Bernard, S., Loukas, M., Rizk, E., Oskouian, R.J., Delashaw, J., Shane Tubbs, R., 2015. The human occipital bone: review and update on its embryology and molecular development. Childs Nerv Syst 31, 2217–2223. doi:10.1007/s00381-015-2870-8.
The formation of the occipital bone is intricate and has been extensively studied with many controversial conclusions, but with minimal effort being focused on the genes and molecular interactions necessary for its formation. A better understanding of this bone of the calvarial and skull base may shed light on pathologies where the occiput is often considered the offending entity.
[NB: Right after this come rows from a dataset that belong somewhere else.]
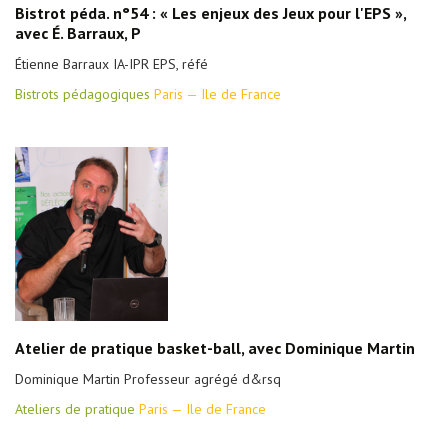
Bistrot péda. n°54 : « Les enjeux des Jeux pour l'EPS »,
avec É. Barraux, P
Étienne Barraux IA-IPR EPS, réfé
Bistrots pédagogiques
Paris — Ile de France
Atelier de pratique basket-ball, avec Dominique Martin
Dominique Martin Professeur agrégé d&rsq
Ateliers de pratique
Paris — Ile de France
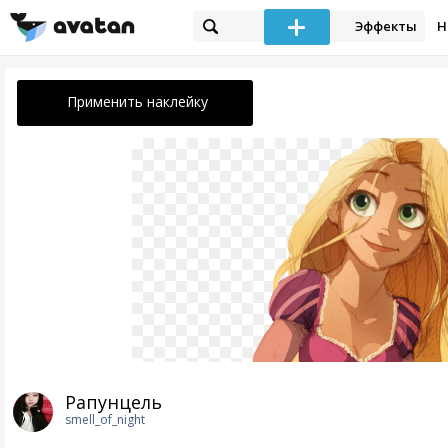
Эффекты
Н
Применить наклейку
Рапунцель
smell_of_night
A review of the germane medical literature using textbooks and standard search engines was performed to gather information about previous conclusions as it pertains to the embryology and ossification of the occipital bone.
The occipital bone has both membranous and cartilaginous origin with ossification occurring as early as week 9 of fetal gestation. Its formations is dependent on complex interacts between genes and molecules with pathologies resulting from disruption of this delicate process.
There has been much controversy in the past in regards to the development and ossification process necessary for occipital bone formation, which has only recently been clarified with documentation of the genes and molecular interactions necessary for its formation. Lastly, this improved knowledge might improve our understanding of such congenital derailments as the Chiari malformations.